Graça olhou para o vestido.

"Mas onde vamos afinal?"

O filho saiu do quarto para a deixar só, mas, antes de fechar a porta, ainda repetiu o que lhe dissera ao despertar.

"Hoje vamos passear."

O automóvel venceu devagar o tráfego do final da manhã. Ao passar entre a Casa do Sal e a Conchada virou à direita e subiu como se fosse para os hospitais da universidade. Fazia calor dentro do Volkswagen e Tomás abriu a janela para deixar entrar o ar; um ventinho fresco percorreu o carro, suave e gostoso, refrescando o interior e adoçando o passeio. Contornaram a rotunda de Coselhas e, ao aproximarem-se da Quinta de Santa Comba, meteram por uma ruela e foram desem-bocar numa bela praceta, um lugar tranquilo e aprazível, onde as copas das árvores afagavam o telhado das grandes vivendas e o tempo parecia ter abrandado.

"E se parássemos aqui?", propôs Tomás, estacionando o automóvel antes de ouvir a resposta.

"Aqui? Para quê?"

"Não está a ver toda esta verdura? É bonito, não é?"

Dona Graça olhou em redor.

"Sim, parece agradável."

"Vamos andar um pouco a pé. Venha daí, só lhe vai fazer bem."

Ajudou a mãe a apear-se e caminharam descansadamente por entre as árvores. Era um sítio pacato; o ar fluía puro, perfumado pelos pinheiros mansos e animado pelo concerto dos insectos, as cigarras estridulavam à desgarrada pela mata vizinha, invisíveis mas ruidosas. Passaram diante de um muro colonizado pelas plantas, as sebes bem aparadas no topo, e Tomás estacou diante do portão.
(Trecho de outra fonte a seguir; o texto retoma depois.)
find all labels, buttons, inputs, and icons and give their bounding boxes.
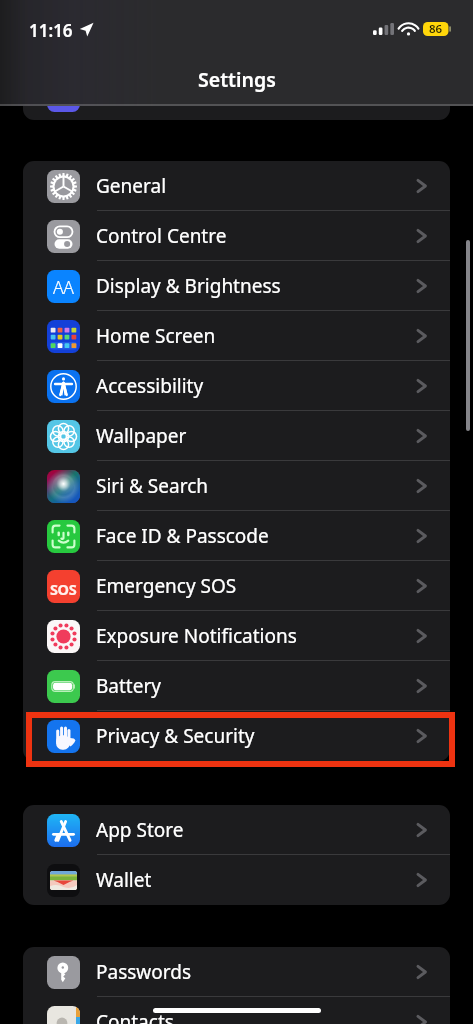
staticText: 11:16	[29, 19, 73, 42]
staticText: Battery	[96, 673, 161, 699]
button[interactable]: Privacy & Security	[23, 711, 450, 761]
button[interactable]: Battery	[23, 661, 450, 711]
button[interactable]: Wallet	[23, 855, 450, 905]
staticText: General	[96, 173, 167, 199]
staticText: Emergency SOS	[96, 573, 237, 599]
staticText: Display & Brightness	[96, 273, 281, 299]
staticText: Home Screen	[96, 323, 216, 349]
staticText: Face ID & Passcode	[96, 523, 269, 549]
staticText: 86	[429, 21, 443, 37]
button[interactable]: Face ID & Passcode	[23, 511, 450, 561]
button[interactable]: AA	[23, 261, 450, 311]
button[interactable]: SOS	[23, 561, 450, 611]
staticText: App Store	[96, 817, 184, 843]
button[interactable]: Contacts	[23, 997, 450, 1024]
button[interactable]: App Store	[23, 805, 450, 855]
button[interactable]: General	[23, 161, 450, 211]
staticText: Siri & Search	[96, 473, 209, 499]
button[interactable]: Exposure Notifications	[23, 611, 450, 661]
button[interactable]: Accessibility	[23, 361, 450, 411]
staticText: Exposure Notifications	[96, 623, 297, 649]
staticText: Settings	[198, 66, 276, 93]
staticText: Privacy & Security	[96, 723, 255, 749]
button[interactable]: Home Screen	[23, 311, 450, 361]
staticText: Accessibility	[96, 373, 204, 399]
staticText: Wallpaper	[96, 423, 187, 449]
staticText: Passwords	[96, 959, 192, 985]
button[interactable]: Siri & Search	[23, 461, 450, 511]
button[interactable]: Control Centre	[23, 211, 450, 261]
button[interactable]: Passwords	[23, 947, 450, 997]
staticText: AA	[53, 275, 74, 299]
button[interactable]: Wallpaper	[23, 411, 450, 461]
staticText: Wallet	[96, 867, 152, 893]
staticText: SOS	[50, 579, 77, 599]
staticText: Contacts	[96, 1009, 174, 1024]
staticText: Notifications	[96, 82, 210, 108]
staticText: Control Centre	[96, 223, 227, 249]
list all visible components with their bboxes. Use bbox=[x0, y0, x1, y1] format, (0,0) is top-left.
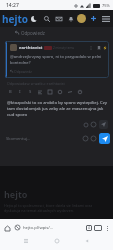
button[interactable]: Add post bbox=[88, 13, 99, 24]
button[interactable]: Format 5 bbox=[57, 89, 63, 95]
staticText: 2 minuty temu bbox=[53, 46, 75, 50]
staticText: @ktozpolski to co zrobilo by sporo wyste… bbox=[7, 99, 108, 117]
staticText: Odpowiedz bbox=[14, 69, 32, 74]
button[interactable]: Recent apps bbox=[21, 236, 31, 246]
button[interactable]: Reader mode bbox=[94, 225, 102, 231]
staticText: 4 bbox=[88, 226, 90, 230]
button[interactable]: Attach image bbox=[90, 121, 97, 128]
button[interactable]: Format 7 bbox=[77, 89, 83, 95]
button[interactable]: Format 2 bbox=[27, 89, 33, 95]
button[interactable]: hejto bbox=[1, 12, 30, 26]
staticText: I bbox=[19, 89, 21, 95]
button[interactable]: Format 3 bbox=[37, 89, 43, 95]
staticText: Skomentuj... bbox=[6, 136, 31, 142]
staticText: S bbox=[29, 89, 32, 95]
button[interactable]: Profile bbox=[77, 14, 86, 23]
staticText: 14:27 bbox=[6, 2, 19, 9]
button[interactable]: Messages bbox=[53, 13, 64, 24]
staticText: Odpowiadasz w watku: earthtavist bbox=[7, 81, 65, 86]
staticText: Odpowiedz bbox=[21, 30, 45, 36]
button[interactable]: Boost bbox=[102, 45, 108, 51]
button[interactable]: Bookmark bbox=[96, 45, 102, 51]
button[interactable]: Format 6 bbox=[67, 89, 73, 95]
button[interactable]: Send comment bbox=[99, 133, 110, 144]
button[interactable]: Notifications bbox=[65, 13, 76, 24]
staticText: earthtavist bbox=[19, 45, 43, 51]
button[interactable]: Site info bbox=[13, 223, 22, 232]
staticText: @andrzejkrzywy sporo, ni to przypadalo w… bbox=[10, 54, 102, 66]
button[interactable]: Emoji bbox=[82, 135, 89, 142]
button[interactable]: Emoji bbox=[82, 121, 89, 128]
button[interactable]: earthtavist bbox=[5, 41, 109, 78]
button[interactable]: Menu bbox=[100, 13, 111, 24]
button[interactable]: Format 1 bbox=[17, 89, 23, 95]
button[interactable]: Format 4 bbox=[47, 89, 53, 95]
staticText: hejto.pl/wpis/125348 bbox=[23, 225, 54, 231]
button[interactable]: Search bbox=[41, 13, 52, 24]
staticText: hejto bbox=[4, 188, 28, 200]
button[interactable]: Attach image bbox=[90, 135, 97, 142]
button[interactable]: Home bbox=[2, 223, 12, 233]
button[interactable]: Odpowiedz bbox=[10, 69, 32, 74]
button[interactable]: Tabs bbox=[86, 225, 92, 231]
staticText: B bbox=[9, 89, 12, 95]
button[interactable]: Home bbox=[52, 236, 62, 246]
button[interactable]: Dark mode bbox=[28, 13, 39, 24]
staticText: hejto bbox=[2, 12, 29, 26]
button[interactable]: Send reply bbox=[99, 120, 108, 129]
button[interactable]: Back bbox=[82, 236, 92, 246]
button[interactable]: Format 0 bbox=[7, 89, 13, 95]
staticText: 75% bbox=[102, 3, 110, 8]
button[interactable]: Odpowiedz bbox=[15, 30, 45, 36]
staticText: Hejto.pl to spolecznosci, ktore dziela s… bbox=[4, 203, 109, 213]
button[interactable]: More options bbox=[103, 224, 111, 232]
button[interactable]: More bbox=[88, 45, 94, 51]
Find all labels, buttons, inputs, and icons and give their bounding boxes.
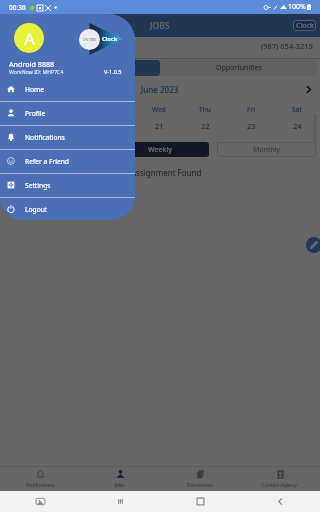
button[interactable]: 21 — [136, 120, 182, 132]
button[interactable]: Contact Agency — [240, 467, 320, 491]
staticText: A — [24, 27, 35, 50]
button[interactable]: Home — [160, 491, 240, 512]
button[interactable]: Settings — [0, 173, 135, 197]
button[interactable]: 20 — [90, 120, 136, 132]
button[interactable]: Back — [240, 491, 320, 512]
staticText: Clock — [102, 35, 118, 43]
button[interactable]: Open navigation menu — [8, 19, 21, 32]
staticText: Profile — [25, 109, 46, 118]
staticText: Sun — [17, 105, 29, 114]
button[interactable]: Tue — [90, 104, 136, 114]
staticText: Wed — [152, 105, 166, 114]
button[interactable]: Thu — [182, 104, 228, 114]
staticText: Monthly — [253, 145, 281, 155]
button[interactable]: 24 — [274, 120, 320, 132]
button[interactable]: Sat — [274, 104, 320, 114]
button[interactable]: Monthly — [217, 142, 316, 157]
button[interactable]: Jobs — [80, 467, 160, 491]
button[interactable]: 22 — [182, 120, 228, 132]
button[interactable]: Daily — [4, 142, 102, 157]
staticText: Notifications — [26, 482, 55, 489]
staticText: 18 — [18, 121, 27, 131]
staticText: WorkNow ID: MHP7C4 — [9, 68, 64, 75]
button[interactable]: Clock — [293, 20, 316, 31]
button[interactable]: Sun — [0, 104, 45, 114]
staticText: Daily — [45, 145, 62, 155]
staticText: 100% — [288, 2, 306, 12]
button[interactable]: Documents — [160, 467, 240, 491]
staticText: 21 — [155, 121, 164, 131]
staticText: Opportunities — [216, 63, 262, 73]
button[interactable]: Notifications — [0, 125, 135, 149]
button[interactable]: Previous month — [6, 84, 17, 95]
staticText: Clock — [296, 21, 314, 31]
staticText: Logout — [25, 205, 48, 214]
staticText: Sat — [292, 105, 302, 114]
button[interactable]: Refer a Friend — [0, 149, 135, 173]
staticText: JOBS — [150, 20, 170, 32]
staticText: Thu — [199, 105, 211, 114]
button[interactable]: Fri — [228, 104, 274, 114]
button[interactable]: Assignments — [3, 60, 160, 76]
staticText: Fri — [247, 105, 255, 114]
staticText: 23 — [247, 121, 256, 131]
button[interactable]: 19 — [45, 120, 90, 132]
button[interactable]: 18 — [0, 120, 45, 132]
staticText: June 2023 — [141, 84, 179, 95]
staticText: 22 — [201, 121, 210, 131]
button[interactable]: Next month — [303, 84, 314, 95]
staticText: 06:36 — [9, 3, 26, 12]
staticText: 20 — [109, 121, 118, 131]
staticText: Jobs — [115, 482, 125, 489]
button[interactable]: Weekly — [110, 142, 209, 157]
staticText: Home — [25, 85, 45, 94]
staticText: Settings — [25, 181, 51, 190]
button[interactable]: Opportunities — [160, 60, 317, 76]
button[interactable]: Recents — [80, 491, 160, 512]
staticText: Contact Agency — [262, 482, 298, 489]
staticText: V-1.0.5 — [104, 68, 122, 75]
button[interactable]: Profile — [0, 101, 135, 125]
staticText: Notifications — [25, 133, 65, 142]
button[interactable]: Wed — [136, 104, 182, 114]
staticText: Refer a Friend — [25, 157, 69, 166]
button[interactable]: 23 — [228, 120, 274, 132]
button[interactable]: Edit — [306, 237, 320, 253]
staticText: Weekly — [148, 145, 172, 155]
button[interactable]: Home — [0, 77, 135, 101]
button[interactable]: Screenshot — [0, 491, 80, 512]
button[interactable]: Logout — [0, 197, 135, 220]
staticText: 24 — [293, 121, 302, 131]
staticText: ON TIME — [83, 38, 97, 42]
staticText: (987) 654-3219 — [261, 41, 313, 51]
staticText: 19 — [63, 121, 72, 131]
staticText: Assignments — [60, 63, 104, 73]
staticText: No Assignment Found — [118, 167, 202, 178]
staticText: Documents — [187, 482, 213, 489]
button[interactable]: Notifications — [0, 467, 80, 491]
staticText: Android 8888 — [9, 59, 55, 69]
"Olhe, que engraçado", comentou. "Já viu como isto se chama?"

A mãe esticou o pescoço, tentando ler as palavras pintadas no azulejo.

"«O Lu... Lu...», o que diz aqui?"

"«O Lugar do Repouso»", leu Tomás. "Que curioso. Deve ser para as pessoas descansarem."

Dona Graça fez um ar intrigado.

"Um sítio para descansarem? Mas descansarem de quê?" Olhou para a mata.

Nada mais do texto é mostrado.